When he first started the company, the initial tests were on men with unusual surnames who wanted to know if they were related.

"That was how the industry began," he said.

It has evolved far beyond that today. Family Tree and 23 and Me show people exactly which chromosomes match. Thanks to that information, Coringrato has found some distant relatives.

Discrepancies

"On the X chromosome, I have seven people, and five of us all share with each other, which means it's coming from the same woman up the line somewhere," she said. "We just haven't figured out who yet. It's pretty neat, though."

Coringrato's sister is now considering taking the Family Tree test to see how the results compare. Like Traynor and me, they're likely to see some interesting discrepancies.

I did two tests, Family Tree and Ancestry and this is what I now know: All DNA tests are not alike. Not only were the ethnicity results different, they seemed significantly different.

Ancestry said I was 88 percent European, the majority being 75 percent Italy/Greece with 8 percent Caucasus and 4 percent Middle Eastern. Family Tree put the majority of my ethnic DNA (62.66 percent) at French, Basque, Spanish and Tuscan and called the remaining percentage Middle Eastern, listing Bedouin, Druze, Iranian, Jewish and Palestinian.

Those latter results had a margin of error at greater than 25 percent. The website explains it this way: "In this case, we cannot distinguish as clearly between the populations, and we are less confident that some proportion of your DNA came from one population rather than the other. This does not affect our ability to predict the continent you are from, but does affect our prediction of what proportion of your ancestry is from the continents listed."

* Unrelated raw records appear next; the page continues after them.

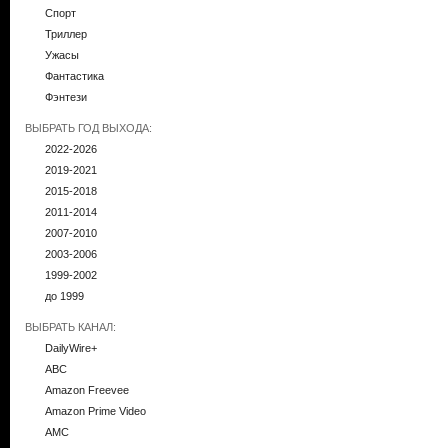
Спорт
Триллер
Ужасы
Фантастика
Фэнтези
ВЫБРАТЬ ГОД ВЫХОДА:
2022-2026
2019-2021
2015-2018
2011-2014
2007-2010
2003-2006
1999-2002
до 1999
ВЫБРАТЬ КАНАЛ:
DailyWire+
ABC
Amazon Freevee
Amazon Prime Video
AMC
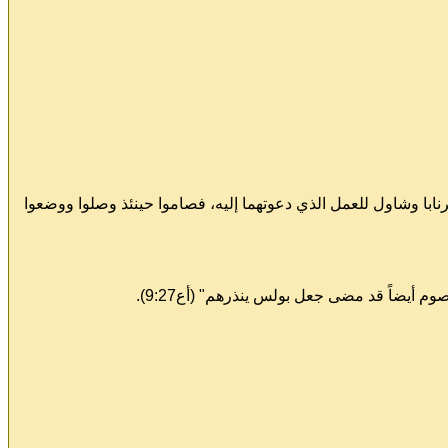
ابا وشاول للعمل الذي دعوتهما إليه، فصاموا حينئذ وصلوا ووضعوا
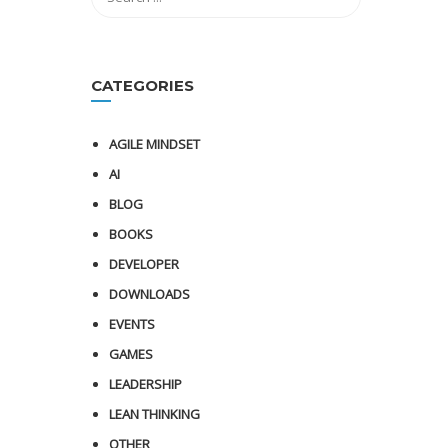
CATEGORIES
AGILE MINDSET
AI
BLOG
BOOKS
DEVELOPER
DOWNLOADS
EVENTS
GAMES
LEADERSHIP
LEAN THINKING
OTHER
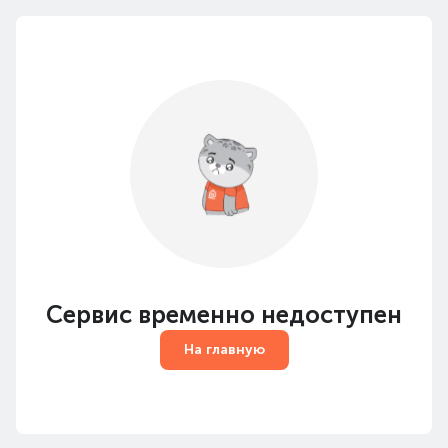
Сервис временно недоступен
На главную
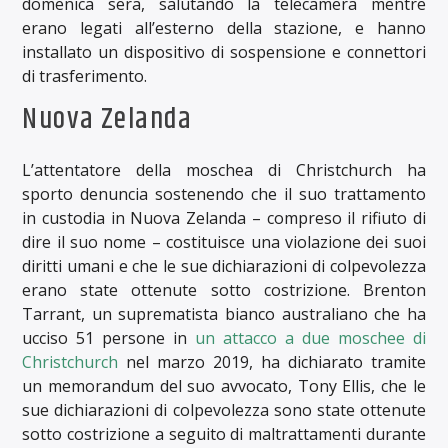
domenica sera, salutando la telecamera mentre
erano legati all’esterno della stazione, e hanno
installato un dispositivo di sospensione e connettori
di trasferimento.
Nuova Zelanda
L’attentatore della moschea di Christchurch ha
sporto denuncia sostenendo che il suo trattamento
in custodia in Nuova Zelanda – compreso il rifiuto di
dire il suo nome – costituisce una violazione dei suoi
diritti umani e che le sue dichiarazioni di colpevolezza
erano state ottenute sotto costrizione. Brenton
Tarrant, un suprematista bianco australiano che ha
ucciso 51 persone in
un attacco a due moschee di
Christchurch
nel marzo 2019, ha dichiarato tramite
un memorandum del suo avvocato, Tony Ellis, che le
sue dichiarazioni di colpevolezza sono state ottenute
sotto costrizione a seguito di maltrattamenti durante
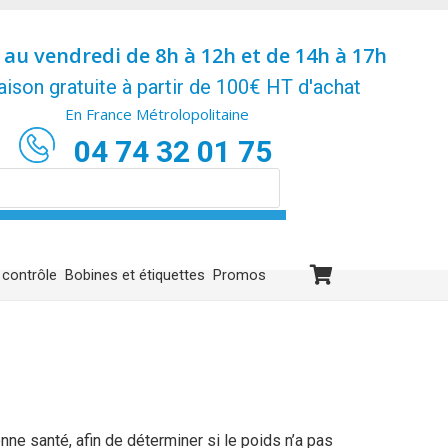
 au vendredi de 8h à 12h et de 14h à 17h
aison gratuite à partir de 100€ HT d'achat
En France Métrolopolitaine
04 74 32 01 75
 contrôle
Bobines et étiquettes
Promos
ne santé, afin de déterminer si le poids n’a pas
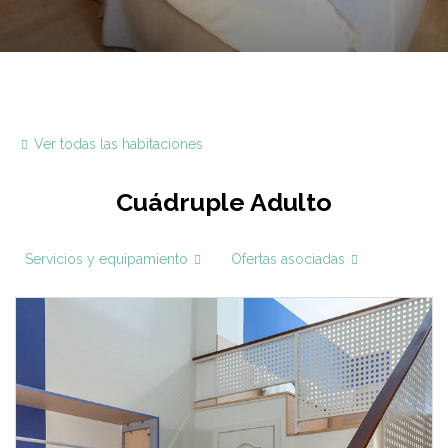
Ver todas las habitaciones
Cuádruple Adulto
Servicios y equipamiento
Ofertas asociadas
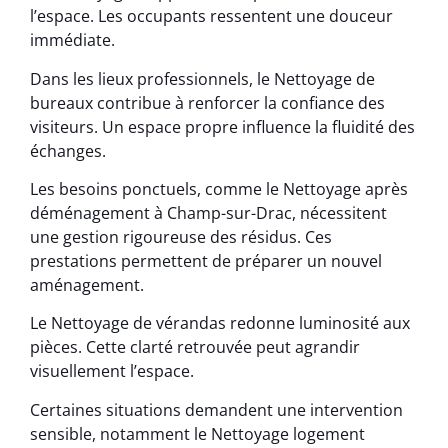
l’espace. Les occupants ressentent une douceur
immédiate.
Dans les lieux professionnels, le Nettoyage de
bureaux contribue à renforcer la confiance des
visiteurs. Un espace propre influence la fluidité des
échanges.
Les besoins ponctuels, comme le Nettoyage après
déménagement à Champ-sur-Drac, nécessitent
une gestion rigoureuse des résidus. Ces
prestations permettent de préparer un nouvel
aménagement.
Le Nettoyage de vérandas redonne luminosité aux
pièces. Cette clarté retrouvée peut agrandir
visuellement l’espace.
Certaines situations demandent une intervention
sensible, notamment le Nettoyage logement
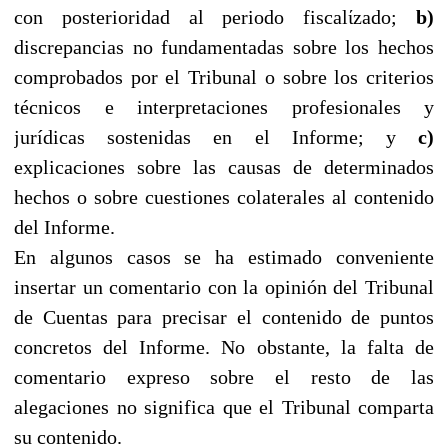
con posterioridad al periodo fiscalίzado;
b)
discrepancias no fundamentadas sobre los hechos
comprobados por el Tribunal o sobre los criterios
técnicos e interpretaciones profesionales y
jurídicas sostenidas en el Informe; y
c)
explicaciones sobre las causas de determinados
hechos o sobre cuestiones colaterales al contenido
del Informe.
En algunos casos se ha estimado conveniente
insertar un comentario con la opinión del Tribunal
de Cuentas para precisar el contenido de puntos
concretos del Informe. No obstante, la falta de
comentario expreso sobre el resto de las
alegaciones no significa que el Tribunal comparta
su contenido.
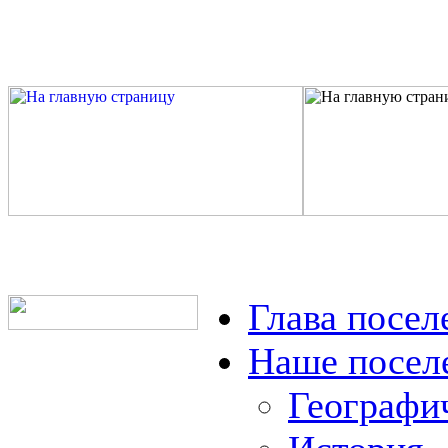
Глава посел
Наше посел
Географи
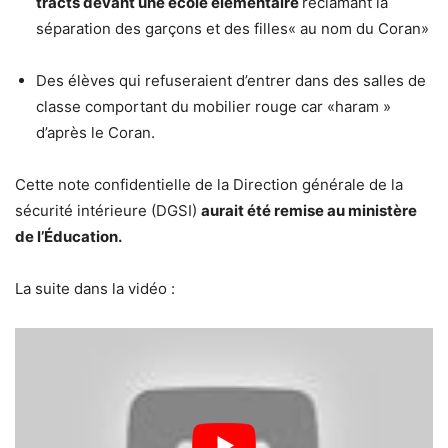
tracts devant une école élémentaire
réclamant la
séparation des garçons et des filles« au nom du Coran»
Des élèves qui refuseraient d’entrer dans des salles de
classe comportant du mobilier rouge car «haram »
d’après le Coran.
Cette note confidentielle de la Direction générale de la
sécurité intérieure (DGSI)
aurait été remise au ministère
de l’Éducation.
La suite dans la vidéo :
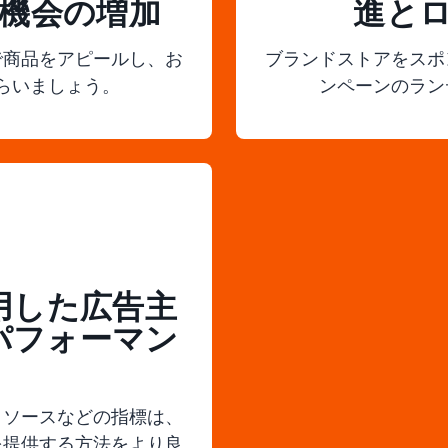
機会の増加
進と
で商品をアピールし、お
ブランドストアをスポ
らいましょう。
ンペーンのラン
用した広告主
パフォーマン
クソースなどの指標は、
を提供する方法をより良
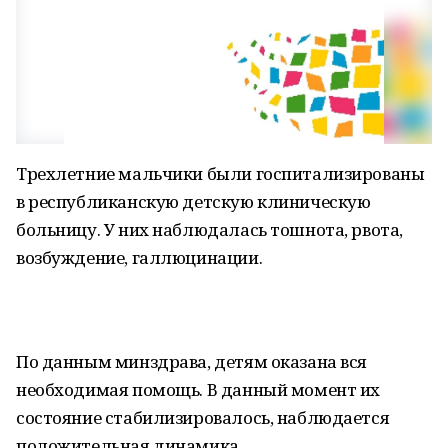
Трехлетние мальчики были госпитализированы
в республиканскую детскую клиническую
больницу. У них наблюдалась тошнота, рвота,
возбуждение, галлюцинации.
По данным минздрава, детям оказана вся
необходимая помощь. В данный момент их
состояние стабилизировалось, наблюдается
положительная динамика.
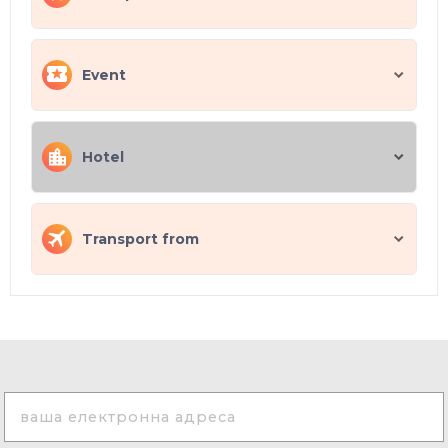
Event
Hotel
Transport from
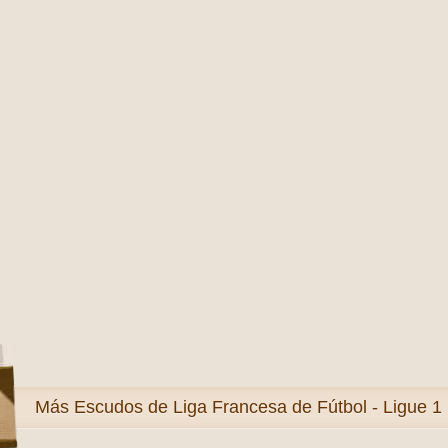
Más
Escudos de Liga Francesa de Fútbol - Ligue 1 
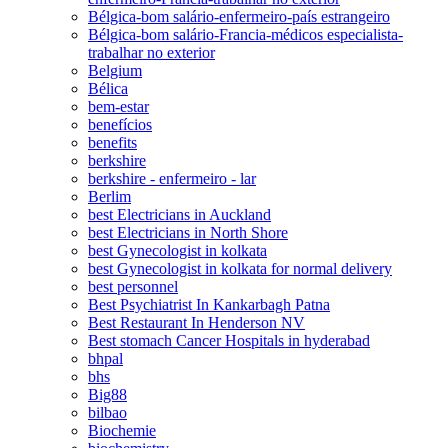
Bélgica-bom salário-enfermeiro-país estrangeiro
Bélgica-bom salário-Francia-médicos especialista-
trabalhar no exterior
Belgium
Bélica
bem-estar
benefícios
benefits
berkshire
berkshire - enfermeiro - lar
Berlim
best Electricians in Auckland
best Electricians in North Shore
best Gynecologist in kolkata
best Gynecologist in kolkata for normal delivery
best personnel
Best Psychiatrist In Kankarbagh Patna
Best Restaurant In Henderson NV
Best stomach Cancer Hospitals in hyderabad
bhpal
bhs
Big88
bilbao
Biochemie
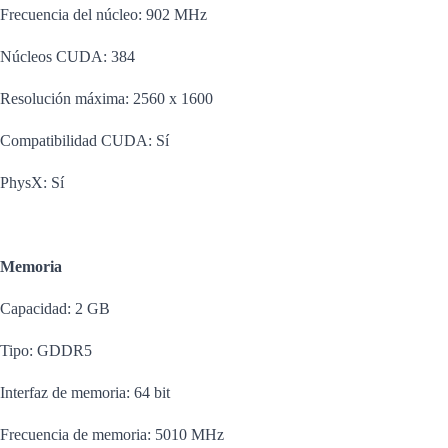
Frecuencia del núcleo: 902 MHz
Núcleos CUDA: 384
Resolución máxima: 2560 x 1600
Compatibilidad CUDA: Sí
PhysX: Sí
Memoria
Capacidad: 2 GB
Tipo: GDDR5
Interfaz de memoria: 64 bit
Frecuencia de memoria: 5010 MHz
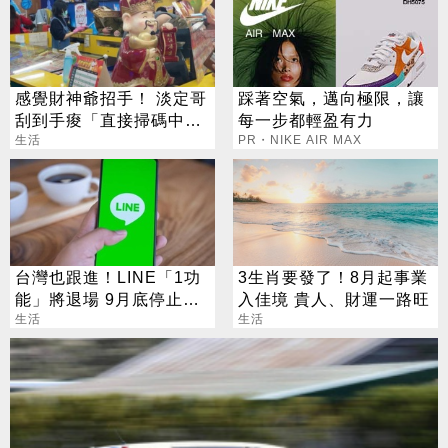
感覺財神爺招手！ 淡定哥
踩著空氣，邁向極限，讓
刮到手痠「直接掃碼中
每一步都輕盈有力
2000萬」
生活
PR・NIKE AIR MAX
台灣也跟進！LINE「1功
3生肖要發了！8月起事業
能」將退場 9月底停止服
入佳境 貴人、財運一路旺
務
生活
生活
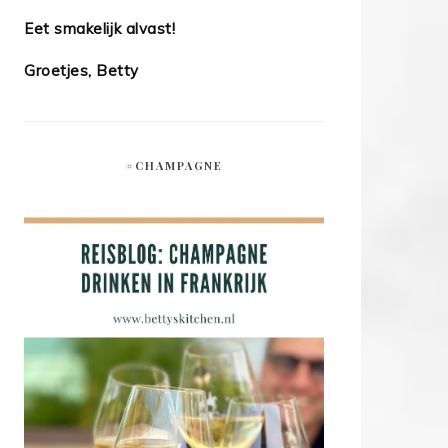
Eet smakelijk alvast!
Groetjes, Betty
#CHAMPAGNE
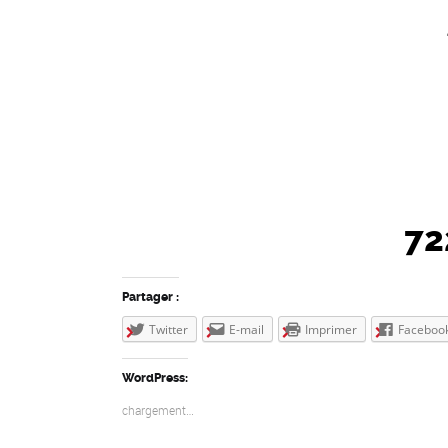
72
Partager :
Twitter
E-mail
Imprimer
Faceboo
WordPress:
chargement…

According to Zerubavel, the groupings in both sets of results don't make much sense. Italians and Greeks, he said, are very different, having been separated for thousands of years, but he was particularly intrigued with Basque being in there. The Basque people have a unique language and DNA makeup, he said.

"To lump it together with Tuscany?" he said. "This is so strange."

So the mystery not only remains, it deepens. This much we know: I am a mutt. I may be Italian. I may be Basque. I could choose to say I'm French if the spirit moves me. I could possibly have been denied my rightful bat mitzvah. My adopted grandparent may have been Middle Eastern, but that's a broad term, and specifically where remains unknown.

"Even if you're adopted and we don't know anything about you, at least I can tell an adopted person whether her mom's mom's mom was likely an African-American or European Caucasian or Native American," Greenspan said.

That's the idea and the hope, at least, but unlike episodes of "NCIS," a DNA test for genealogy and ethnicity may be interesting, but it does not immediately solve all mysteries.